Unions gave workers some power in the workplace compared to management, marking a small step towards democratic citizenship at work. Increasingly, matters that had always been seen as “management prerogatives” came up for bargaining.

Unions also became important political actors, working through political parties, especially but not exclusively the CCF and NDP, to advance public pensions, public health care, unemployment insurance, affordable housing, widely accessible post secondary education and other key building blocks of what came to be called the welfare state. Indeed, in 1960 the labour movement was one of the founding partners in the creation of the NDP.

It was through political action that union rights – the right to union recognition, the right to free collective bargaining and the right to strike – were entrenched in all of the key human rights conventions of the post War period, were ratified by Canada with the consent of the provinces, and became rightly seen as integral to the very idea of democracy.

A strong and progressive labour movement promotes greater equality in two important ways.

First, unions directly narrow pay differences and reduce the proportion of low paid jobs—hence more equality in incomes.

Second, the labour movement has supported economic and social rights (pensions, health care, education) for all workers. They have promoted public services that provide benefits to citizens paid for through progressive taxes, so access to them doesn’t depend on personal income—hence more equality again.

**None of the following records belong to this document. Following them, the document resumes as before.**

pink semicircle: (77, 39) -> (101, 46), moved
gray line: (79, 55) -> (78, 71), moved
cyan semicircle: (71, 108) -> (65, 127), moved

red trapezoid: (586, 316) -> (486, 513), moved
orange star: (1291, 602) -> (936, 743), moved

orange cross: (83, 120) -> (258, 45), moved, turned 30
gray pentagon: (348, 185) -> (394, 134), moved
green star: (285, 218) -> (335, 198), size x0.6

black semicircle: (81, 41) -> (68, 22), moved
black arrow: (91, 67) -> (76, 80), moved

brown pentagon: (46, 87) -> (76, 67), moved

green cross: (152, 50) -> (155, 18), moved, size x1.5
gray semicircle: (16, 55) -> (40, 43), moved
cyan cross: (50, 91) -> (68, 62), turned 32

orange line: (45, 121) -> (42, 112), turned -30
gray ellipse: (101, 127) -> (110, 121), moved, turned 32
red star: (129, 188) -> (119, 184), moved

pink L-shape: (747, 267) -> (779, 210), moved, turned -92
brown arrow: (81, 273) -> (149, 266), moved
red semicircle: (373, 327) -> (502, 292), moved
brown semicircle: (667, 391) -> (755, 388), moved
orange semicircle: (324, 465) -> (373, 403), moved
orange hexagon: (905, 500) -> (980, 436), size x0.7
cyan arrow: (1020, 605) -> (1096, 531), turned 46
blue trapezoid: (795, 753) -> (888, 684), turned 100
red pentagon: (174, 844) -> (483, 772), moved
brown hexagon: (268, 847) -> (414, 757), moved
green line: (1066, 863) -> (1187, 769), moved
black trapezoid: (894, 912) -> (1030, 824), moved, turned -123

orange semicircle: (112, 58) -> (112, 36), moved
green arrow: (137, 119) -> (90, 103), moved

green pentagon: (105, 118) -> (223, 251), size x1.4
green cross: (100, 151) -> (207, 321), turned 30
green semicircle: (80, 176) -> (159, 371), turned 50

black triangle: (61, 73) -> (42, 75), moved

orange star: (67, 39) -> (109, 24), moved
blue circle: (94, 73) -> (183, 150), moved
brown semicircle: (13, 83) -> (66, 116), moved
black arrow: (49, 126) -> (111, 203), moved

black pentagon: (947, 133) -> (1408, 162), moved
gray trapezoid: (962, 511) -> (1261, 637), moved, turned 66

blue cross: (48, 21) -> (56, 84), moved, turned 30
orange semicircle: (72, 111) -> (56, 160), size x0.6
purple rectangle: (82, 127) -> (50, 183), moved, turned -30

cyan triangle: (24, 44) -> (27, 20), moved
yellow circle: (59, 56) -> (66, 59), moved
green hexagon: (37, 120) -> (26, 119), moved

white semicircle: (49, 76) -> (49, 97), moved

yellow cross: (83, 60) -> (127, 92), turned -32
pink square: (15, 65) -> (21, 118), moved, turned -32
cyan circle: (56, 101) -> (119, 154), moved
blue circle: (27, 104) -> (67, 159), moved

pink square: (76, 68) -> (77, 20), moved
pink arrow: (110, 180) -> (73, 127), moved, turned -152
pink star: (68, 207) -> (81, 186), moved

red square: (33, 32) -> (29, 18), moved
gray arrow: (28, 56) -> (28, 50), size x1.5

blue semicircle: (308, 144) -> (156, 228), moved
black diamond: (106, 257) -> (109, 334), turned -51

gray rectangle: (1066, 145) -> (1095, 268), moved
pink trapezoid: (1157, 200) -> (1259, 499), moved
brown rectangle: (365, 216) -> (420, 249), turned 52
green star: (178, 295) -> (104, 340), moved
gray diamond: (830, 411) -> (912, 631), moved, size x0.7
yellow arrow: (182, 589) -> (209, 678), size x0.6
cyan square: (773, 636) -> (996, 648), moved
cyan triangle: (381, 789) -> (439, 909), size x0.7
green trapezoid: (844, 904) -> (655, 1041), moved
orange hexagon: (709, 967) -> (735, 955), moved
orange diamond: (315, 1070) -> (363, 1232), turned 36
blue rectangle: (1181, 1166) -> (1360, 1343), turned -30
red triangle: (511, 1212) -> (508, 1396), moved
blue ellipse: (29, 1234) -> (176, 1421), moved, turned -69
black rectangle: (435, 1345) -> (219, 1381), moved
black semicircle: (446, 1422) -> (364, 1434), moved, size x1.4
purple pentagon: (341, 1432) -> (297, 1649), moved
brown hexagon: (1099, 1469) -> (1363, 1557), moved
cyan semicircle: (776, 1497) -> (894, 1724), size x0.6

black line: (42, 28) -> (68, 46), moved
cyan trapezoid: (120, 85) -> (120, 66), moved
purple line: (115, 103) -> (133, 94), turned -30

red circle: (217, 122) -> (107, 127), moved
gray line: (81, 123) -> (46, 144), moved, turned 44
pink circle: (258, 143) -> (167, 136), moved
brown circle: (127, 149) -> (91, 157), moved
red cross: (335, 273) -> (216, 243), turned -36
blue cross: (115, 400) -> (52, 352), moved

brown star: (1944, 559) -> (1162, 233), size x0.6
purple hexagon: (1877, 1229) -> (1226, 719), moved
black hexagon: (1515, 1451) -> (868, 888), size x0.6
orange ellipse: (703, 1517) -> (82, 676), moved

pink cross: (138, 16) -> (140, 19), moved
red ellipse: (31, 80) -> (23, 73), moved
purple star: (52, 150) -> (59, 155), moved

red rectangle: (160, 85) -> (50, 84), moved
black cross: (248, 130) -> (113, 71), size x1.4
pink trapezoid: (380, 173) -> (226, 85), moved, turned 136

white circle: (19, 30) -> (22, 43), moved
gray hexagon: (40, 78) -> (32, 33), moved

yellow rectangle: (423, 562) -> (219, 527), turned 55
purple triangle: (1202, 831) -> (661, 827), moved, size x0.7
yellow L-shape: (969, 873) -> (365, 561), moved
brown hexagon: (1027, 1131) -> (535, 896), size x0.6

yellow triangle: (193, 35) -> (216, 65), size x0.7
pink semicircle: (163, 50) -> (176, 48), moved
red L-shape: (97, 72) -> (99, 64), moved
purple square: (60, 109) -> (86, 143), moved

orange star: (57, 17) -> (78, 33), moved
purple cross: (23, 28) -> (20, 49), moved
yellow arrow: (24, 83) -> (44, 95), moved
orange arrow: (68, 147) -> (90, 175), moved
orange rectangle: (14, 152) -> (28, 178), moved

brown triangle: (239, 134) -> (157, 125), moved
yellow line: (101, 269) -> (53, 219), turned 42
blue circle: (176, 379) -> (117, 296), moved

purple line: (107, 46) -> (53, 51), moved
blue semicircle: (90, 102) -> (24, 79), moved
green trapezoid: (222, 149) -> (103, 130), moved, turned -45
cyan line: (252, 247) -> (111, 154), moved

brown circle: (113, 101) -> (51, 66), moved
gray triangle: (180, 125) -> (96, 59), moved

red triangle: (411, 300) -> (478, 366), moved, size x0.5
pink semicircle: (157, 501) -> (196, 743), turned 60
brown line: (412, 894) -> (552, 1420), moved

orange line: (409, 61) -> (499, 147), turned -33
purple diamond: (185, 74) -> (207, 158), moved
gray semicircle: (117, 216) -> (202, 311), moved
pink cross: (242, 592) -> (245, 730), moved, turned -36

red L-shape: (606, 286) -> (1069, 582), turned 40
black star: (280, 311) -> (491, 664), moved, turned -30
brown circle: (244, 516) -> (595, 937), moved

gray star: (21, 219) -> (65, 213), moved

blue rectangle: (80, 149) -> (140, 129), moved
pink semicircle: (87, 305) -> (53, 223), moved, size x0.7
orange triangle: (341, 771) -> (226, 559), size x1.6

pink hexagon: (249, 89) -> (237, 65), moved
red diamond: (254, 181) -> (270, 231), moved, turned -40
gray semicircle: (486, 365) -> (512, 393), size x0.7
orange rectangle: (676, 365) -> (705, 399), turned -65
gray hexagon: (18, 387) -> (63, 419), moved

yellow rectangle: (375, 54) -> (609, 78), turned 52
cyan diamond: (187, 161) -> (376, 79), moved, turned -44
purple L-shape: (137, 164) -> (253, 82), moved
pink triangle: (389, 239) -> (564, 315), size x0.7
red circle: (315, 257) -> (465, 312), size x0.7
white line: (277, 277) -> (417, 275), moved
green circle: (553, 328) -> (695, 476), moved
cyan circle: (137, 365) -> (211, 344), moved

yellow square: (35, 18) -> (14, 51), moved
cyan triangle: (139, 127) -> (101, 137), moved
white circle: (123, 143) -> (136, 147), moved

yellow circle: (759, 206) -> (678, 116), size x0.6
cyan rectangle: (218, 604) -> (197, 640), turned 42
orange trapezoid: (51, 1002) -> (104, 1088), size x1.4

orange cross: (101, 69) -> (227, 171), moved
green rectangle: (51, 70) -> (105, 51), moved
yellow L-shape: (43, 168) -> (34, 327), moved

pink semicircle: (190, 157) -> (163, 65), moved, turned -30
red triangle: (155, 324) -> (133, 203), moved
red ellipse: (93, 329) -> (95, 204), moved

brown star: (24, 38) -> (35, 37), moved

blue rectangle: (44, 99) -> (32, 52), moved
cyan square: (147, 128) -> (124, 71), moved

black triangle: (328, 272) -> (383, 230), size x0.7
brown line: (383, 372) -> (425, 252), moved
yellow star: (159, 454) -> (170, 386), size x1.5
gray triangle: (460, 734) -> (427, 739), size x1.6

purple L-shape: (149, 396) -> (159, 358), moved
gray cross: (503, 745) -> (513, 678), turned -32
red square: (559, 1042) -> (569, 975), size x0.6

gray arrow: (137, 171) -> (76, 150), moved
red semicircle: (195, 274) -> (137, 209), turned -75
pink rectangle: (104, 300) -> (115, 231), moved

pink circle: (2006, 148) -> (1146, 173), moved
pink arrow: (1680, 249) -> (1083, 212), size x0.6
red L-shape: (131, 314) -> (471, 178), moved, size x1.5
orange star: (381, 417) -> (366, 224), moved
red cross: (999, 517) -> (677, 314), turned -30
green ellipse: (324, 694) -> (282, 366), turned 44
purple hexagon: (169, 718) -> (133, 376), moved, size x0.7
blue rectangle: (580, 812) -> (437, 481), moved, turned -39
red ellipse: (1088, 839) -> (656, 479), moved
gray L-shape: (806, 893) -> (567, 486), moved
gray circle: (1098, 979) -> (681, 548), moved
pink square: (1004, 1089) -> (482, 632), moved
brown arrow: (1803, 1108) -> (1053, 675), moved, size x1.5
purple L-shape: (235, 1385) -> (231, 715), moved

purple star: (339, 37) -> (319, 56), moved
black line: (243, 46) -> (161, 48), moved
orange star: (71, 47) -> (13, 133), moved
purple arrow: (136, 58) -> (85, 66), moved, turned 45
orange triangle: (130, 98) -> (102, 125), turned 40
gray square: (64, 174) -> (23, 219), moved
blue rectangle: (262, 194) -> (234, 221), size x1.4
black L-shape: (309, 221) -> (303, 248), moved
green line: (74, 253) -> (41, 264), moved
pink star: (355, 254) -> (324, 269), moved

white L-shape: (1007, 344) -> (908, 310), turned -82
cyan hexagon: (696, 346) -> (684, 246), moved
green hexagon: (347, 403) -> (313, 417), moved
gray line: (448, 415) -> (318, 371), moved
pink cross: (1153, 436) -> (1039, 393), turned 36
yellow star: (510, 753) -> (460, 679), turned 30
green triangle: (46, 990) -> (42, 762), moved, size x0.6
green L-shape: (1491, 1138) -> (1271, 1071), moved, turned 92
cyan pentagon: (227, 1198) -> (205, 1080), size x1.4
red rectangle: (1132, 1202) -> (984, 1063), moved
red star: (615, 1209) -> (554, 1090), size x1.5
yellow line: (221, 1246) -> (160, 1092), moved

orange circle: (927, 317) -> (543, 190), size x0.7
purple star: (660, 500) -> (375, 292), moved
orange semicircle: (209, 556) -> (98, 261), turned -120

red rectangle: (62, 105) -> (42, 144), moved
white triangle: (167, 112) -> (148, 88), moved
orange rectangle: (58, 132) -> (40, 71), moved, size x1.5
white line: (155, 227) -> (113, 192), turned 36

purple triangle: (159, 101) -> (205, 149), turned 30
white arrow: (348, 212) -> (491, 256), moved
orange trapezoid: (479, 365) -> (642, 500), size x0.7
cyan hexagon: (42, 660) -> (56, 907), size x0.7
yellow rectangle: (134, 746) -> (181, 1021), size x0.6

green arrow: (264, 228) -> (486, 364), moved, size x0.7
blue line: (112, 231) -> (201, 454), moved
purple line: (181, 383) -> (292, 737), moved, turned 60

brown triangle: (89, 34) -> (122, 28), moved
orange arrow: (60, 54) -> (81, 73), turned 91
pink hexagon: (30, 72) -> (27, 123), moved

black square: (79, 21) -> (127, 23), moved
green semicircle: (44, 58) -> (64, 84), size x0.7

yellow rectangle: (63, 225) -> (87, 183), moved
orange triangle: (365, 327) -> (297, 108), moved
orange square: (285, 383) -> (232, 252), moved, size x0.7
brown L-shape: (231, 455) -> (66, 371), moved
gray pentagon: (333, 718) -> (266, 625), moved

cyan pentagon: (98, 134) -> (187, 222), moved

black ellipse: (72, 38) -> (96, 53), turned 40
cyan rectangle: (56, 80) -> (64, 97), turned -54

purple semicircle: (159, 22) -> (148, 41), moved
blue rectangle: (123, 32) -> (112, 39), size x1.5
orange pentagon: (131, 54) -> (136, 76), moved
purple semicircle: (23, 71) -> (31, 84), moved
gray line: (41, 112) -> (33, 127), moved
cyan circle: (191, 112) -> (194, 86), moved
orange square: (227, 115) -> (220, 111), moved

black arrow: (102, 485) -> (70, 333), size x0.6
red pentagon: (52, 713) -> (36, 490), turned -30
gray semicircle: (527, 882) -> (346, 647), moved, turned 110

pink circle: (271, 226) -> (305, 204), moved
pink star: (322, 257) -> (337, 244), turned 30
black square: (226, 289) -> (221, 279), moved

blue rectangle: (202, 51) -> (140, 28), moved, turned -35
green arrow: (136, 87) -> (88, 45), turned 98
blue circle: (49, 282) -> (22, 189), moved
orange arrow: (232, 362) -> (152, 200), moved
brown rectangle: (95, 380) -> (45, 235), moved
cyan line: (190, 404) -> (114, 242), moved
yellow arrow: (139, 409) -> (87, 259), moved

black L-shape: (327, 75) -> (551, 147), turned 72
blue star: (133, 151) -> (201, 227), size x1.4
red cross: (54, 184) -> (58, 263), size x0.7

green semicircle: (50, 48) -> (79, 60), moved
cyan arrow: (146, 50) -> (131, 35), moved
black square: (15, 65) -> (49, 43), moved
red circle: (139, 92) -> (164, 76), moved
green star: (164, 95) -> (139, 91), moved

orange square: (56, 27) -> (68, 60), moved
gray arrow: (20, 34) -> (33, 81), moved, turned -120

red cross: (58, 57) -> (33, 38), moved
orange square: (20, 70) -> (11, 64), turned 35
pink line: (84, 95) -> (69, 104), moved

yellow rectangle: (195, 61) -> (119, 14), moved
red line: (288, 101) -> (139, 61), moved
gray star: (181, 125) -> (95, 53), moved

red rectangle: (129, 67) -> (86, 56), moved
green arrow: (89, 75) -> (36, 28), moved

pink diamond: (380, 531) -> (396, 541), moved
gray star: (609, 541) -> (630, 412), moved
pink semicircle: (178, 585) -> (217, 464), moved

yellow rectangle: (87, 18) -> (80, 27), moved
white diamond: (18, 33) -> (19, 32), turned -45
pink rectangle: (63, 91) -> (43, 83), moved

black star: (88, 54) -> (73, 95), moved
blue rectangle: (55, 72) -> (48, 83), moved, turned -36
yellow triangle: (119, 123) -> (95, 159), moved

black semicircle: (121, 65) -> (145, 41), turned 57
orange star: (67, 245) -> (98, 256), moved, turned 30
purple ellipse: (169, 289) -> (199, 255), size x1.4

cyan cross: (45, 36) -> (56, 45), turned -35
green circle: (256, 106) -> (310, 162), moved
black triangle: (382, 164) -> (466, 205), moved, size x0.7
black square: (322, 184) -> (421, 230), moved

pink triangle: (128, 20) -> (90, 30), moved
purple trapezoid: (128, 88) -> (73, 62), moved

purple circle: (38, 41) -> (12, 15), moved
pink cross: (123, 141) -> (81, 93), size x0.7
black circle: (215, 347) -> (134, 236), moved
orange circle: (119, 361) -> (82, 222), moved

Social democrats understand that it is hard to redistribute income to achieve greater equality if income earned from the market is highly unequal to begin with.

Countries like Sweden are much more equal than Canada, not just because of higher levels of social spending, but also because the labour movement has represented the vast majority of employees and has deliberately tried to narrow wage and salary differences.

Strong labour movements have also taken the lead in bargaining for pay equity for women and racialized groups, thus again serving the democratic cause of greater equality.

Political scientists have long recognized that a major reason why the Canadian labour movement remains stronger than the US labour movement is our stronger tradition of social unionism, the belief that unions have to speak for and fight for the interests and concerns of all workers not just in the workplace, but also, as I have emphasized, in the political sphere. The truth is that the NDP here in Canada has supported labour rights much more consistently than has the Democratic Party in the USA.

Challenges

The Canadian labour faces some fundamental challenges today, including falling union density and an overt attack on union rights by right-wing governments at both federal and provincial levels.

In countering this attack, it is vital that unions build membership and bargaining power among workers, especially among the many lower-paid and insecure workers in the private service sector who lack access to the benefits and protections of unionization.

While this is a daunting challenge, it is encouraging to see that the Canadian Labour Congress and the new union, Unifor, are prepared to take it on.

It is also encouraging that the labour movement continues to campaign for the interests of all working people in the political domain, as in the current fight for better public pensions and higher minimum wages. Again, both are essential to building a more equal Canada.

A strong and progressive labour movement was crucial to the creation of the middle-class in Canada in the first place. Rebuilding the movement will be equally pivotal to the major task of reversing the trend to greater inequality today. We need both a more equal Canada and strong unions. They go hand in hand.